Half of UK High Street may not reopen if lockdown lasts until summer

HALF of UK retailers face closure if coronavirus lockdown continues until August

  • Experts estimate non-food retailers could see decline in sales of 17% in 2020
  • This would equate to more than £37 billion of lost revenue across UK high street 
  • Stark warning comes as fashion chains Oasis and Warehouse face administration
  • ** Are you a business owner who has been threatened with legal action over unpaid rent? Email: [email protected] or [email protected] ** 
  • Learn more about how to help people impacted by COVID

Britain’s high street giants could be wiped out in weeks if the coronavirus continues, consumer experts have warned today.
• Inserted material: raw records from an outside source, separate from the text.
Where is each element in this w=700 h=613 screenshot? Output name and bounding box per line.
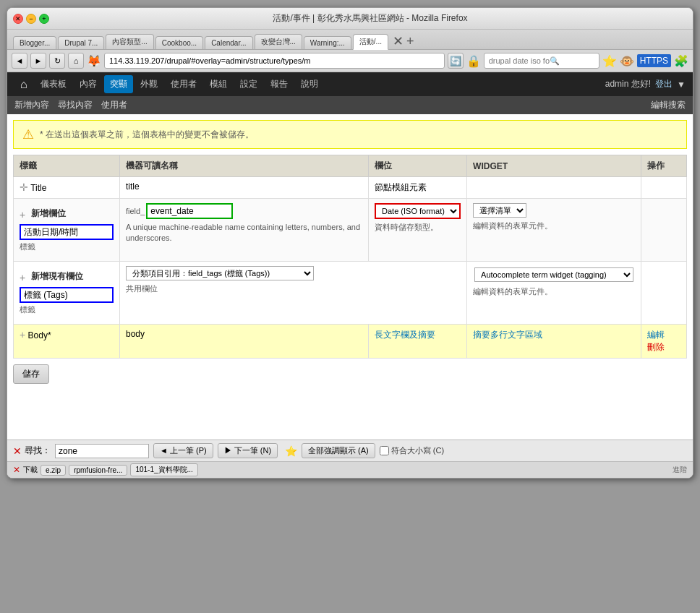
tab-blogger[interactable]: Blogger... [13, 36, 56, 49]
logout-link[interactable]: 登出 [655, 78, 673, 90]
title-ops [641, 177, 687, 199]
close-window-button[interactable]: ✕ [13, 14, 23, 24]
maximize-window-button[interactable]: + [39, 14, 49, 24]
existing-sublabel: 標籤 [20, 304, 114, 315]
drupal-admin-area: admin 您好! 登出 ▼ [605, 78, 686, 90]
match-case-label: 符合大小寫 (C) [391, 445, 444, 456]
existing-select-cell: 分類項目引用：field_tags (標籤 (Tags)) 共用欄位 [120, 262, 467, 325]
existing-label-input[interactable] [20, 287, 114, 303]
body-widget-link[interactable]: 摘要多行文字區域 [473, 330, 542, 340]
warning-banner: ⚠ * 在送出這個表單之前，這個表格中的變更不會被儲存。 [13, 120, 687, 149]
new-tab-button[interactable]: ✕ [393, 33, 404, 49]
body-delete-link[interactable]: 刪除 [647, 342, 665, 352]
nav-reports[interactable]: 報告 [265, 75, 294, 93]
highlight-all-button[interactable]: 全部強調顯示 (A) [302, 443, 375, 458]
field-type-select[interactable]: Date (ISO format) [375, 203, 461, 219]
existing-widget-help: 編輯資料的表單元件。 [473, 286, 635, 297]
table-row-title: ✛ Title title 節點模組元素 [14, 177, 687, 199]
add-tab-button[interactable]: + [406, 34, 414, 49]
download-item-zip[interactable]: e.zip [40, 465, 66, 476]
nav-help[interactable]: 說明 [295, 75, 324, 93]
new-field-machine-name-cell: field_ A unique machine-readable name co… [120, 199, 369, 262]
col-machine-name: 機器可讀名稱 [120, 155, 369, 177]
save-button[interactable]: 儲存 [13, 364, 49, 384]
nav-users[interactable]: 使用者 [165, 75, 202, 93]
drupal-home-icon[interactable]: ⌂ [14, 77, 33, 93]
match-case-checkbox[interactable] [380, 446, 389, 455]
title-label-cell: ✛ Title [14, 177, 120, 199]
subnav-users[interactable]: 使用者 [101, 99, 127, 111]
download-item-rpm[interactable]: rpmfusion-fre... [69, 465, 127, 476]
close-download-bar[interactable]: 進階 [673, 465, 687, 475]
monkey-icon: 🐵 [620, 54, 634, 68]
machine-name-input[interactable] [146, 203, 233, 219]
new-field-label-input[interactable] [20, 224, 114, 240]
drag-handle-new[interactable]: + [20, 209, 25, 220]
col-ops: 操作 [641, 155, 687, 177]
tab-drupal[interactable]: Drupal 7... [58, 36, 104, 49]
nav-content[interactable]: 內容 [74, 75, 103, 93]
subnav-new-content[interactable]: 新增內容 [14, 99, 49, 111]
nav-appearance[interactable]: 外觀 [135, 75, 163, 93]
bookmark-icon[interactable]: ⭐ [602, 54, 617, 68]
tab-taiwan[interactable]: 改變台灣... [255, 34, 302, 49]
nav-modules[interactable]: 模組 [204, 75, 233, 93]
existing-label-cell: + 新增現有欄位 標籤 [14, 262, 120, 325]
field-prefix: field_ [126, 207, 145, 215]
browser-titlebar: ✕ − + 活動/事件 | 彰化秀水馬興社區網站 - Mozilla Firef… [7, 8, 693, 30]
home-button[interactable]: ⌂ [68, 53, 84, 69]
search-input[interactable] [484, 53, 599, 69]
tab-warning[interactable]: Warning:... [304, 36, 351, 49]
drag-handle-title[interactable]: ✛ [20, 181, 28, 193]
reload-button[interactable]: ↻ [49, 53, 65, 69]
body-widget: 摘要多行文字區域 [467, 325, 641, 359]
tab-calendar[interactable]: Calendar... [205, 36, 252, 49]
subnav-search: 編輯搜索 [651, 99, 686, 111]
minimize-window-button[interactable]: − [26, 14, 36, 24]
drupal-menu-arrow[interactable]: ▼ [677, 80, 686, 90]
find-bar: ✕ 尋找： ◄ 上一筆 (P) ▶ 下一筆 (N) ⭐ 全部強調顯示 (A) 符… [7, 440, 693, 461]
page-content: ⚠ * 在送出這個表單之前，這個表格中的變更不會被儲存。 標籤 機器可讀名稱 欄… [7, 114, 693, 440]
tab-active[interactable]: 活動/... [353, 34, 388, 50]
address-bar: ◄ ► ↻ ⌂ 🦊 🔄 🔒 ⭐ 🐵 HTTPS 🧩 [7, 50, 693, 72]
tab-content-type[interactable]: 內容類型... [106, 34, 153, 49]
title-machine-name: title [120, 177, 369, 199]
address-input[interactable] [104, 53, 445, 69]
autocomplete-widget-text: Autocomplete term widget (tagging) [473, 266, 635, 283]
widget-select[interactable]: 選擇清單 [473, 203, 526, 218]
table-row-new-field: + 新增欄位 標籤 field_ A unique machine-read [14, 199, 687, 262]
stop-download-icon[interactable]: ✕ [13, 465, 20, 475]
tab-bar: Blogger... Drupal 7... 內容類型... Cookboo..… [7, 30, 693, 50]
refresh-icon[interactable]: 🔄 [448, 53, 464, 69]
existing-field-select[interactable]: 分類項目引用：field_tags (標籤 (Tags)) [126, 266, 314, 280]
title-field: 節點模組元素 [369, 177, 467, 199]
drag-handle-existing[interactable]: + [20, 272, 25, 283]
nav-dashboard[interactable]: 儀表板 [35, 75, 72, 93]
close-find-icon[interactable]: ✕ [13, 445, 22, 457]
nav-settings[interactable]: 設定 [234, 75, 263, 93]
nav-highlight[interactable]: 突顯 [104, 75, 133, 93]
back-button[interactable]: ◄ [12, 53, 27, 69]
autocomplete-widget-select[interactable]: Autocomplete term widget (tagging) [474, 267, 633, 282]
extension-icon: 🧩 [674, 54, 688, 68]
drupal-navbar: ⌂ 儀表板 內容 突顯 外觀 使用者 模組 設定 報告 說明 admin 您好!… [7, 72, 693, 96]
find-prev-button[interactable]: ◄ 上一筆 (P) [153, 443, 213, 458]
forward-button[interactable]: ► [30, 53, 46, 69]
drag-handle-body[interactable]: + [20, 329, 25, 340]
existing-ops-cell [641, 262, 687, 325]
star-highlight-icon: ⭐ [285, 445, 297, 457]
col-widget: WIDGET [467, 155, 641, 177]
tab-cookbook[interactable]: Cookboo... [155, 36, 203, 49]
match-case-option[interactable]: 符合大小寫 (C) [380, 445, 444, 456]
download-item-101[interactable]: 101-1_資料學院... [130, 463, 197, 476]
body-edit-link[interactable]: 編輯 [647, 330, 665, 340]
subnav-find-content[interactable]: 尋找內容 [58, 99, 93, 111]
body-ops-cell: 編輯 刪除 [641, 325, 687, 359]
warning-icon: ⚠ [22, 127, 34, 142]
https-badge: HTTPS [637, 54, 671, 67]
col-label: 標籤 [14, 155, 120, 177]
body-field-link[interactable]: 長文字欄及摘要 [375, 330, 435, 340]
find-label: ✕ 尋找： [13, 445, 51, 457]
find-next-button[interactable]: ▶ 下一筆 (N) [218, 443, 278, 458]
find-input[interactable] [55, 444, 149, 458]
Experts have painted a bleak picture of the scenario facing the UK high street as major retailers including Oasis and Warehouse teeter on the brink of administration.

A study of 34 non-food retailers including Dunelm, JD Sports, John Lewis and Next has found that many may not survive the pandemic sweeping the nation. 

Even after government support, more than half of major non-food UK retailers will run out of cash within six months, according to the report.

The study was conducted by professional services firm Alvarez & Marshall (A&M), in partnership with Retail Economics. 

It found that five out of the 34 major non-food retailers analysed already had negative cash flow at the outbreak of the pandemic.

This comes as the UK’s fiscal watchdog warned that more than two million people could lose their jobs and the economy may fall off a cliff because of the lockdown. 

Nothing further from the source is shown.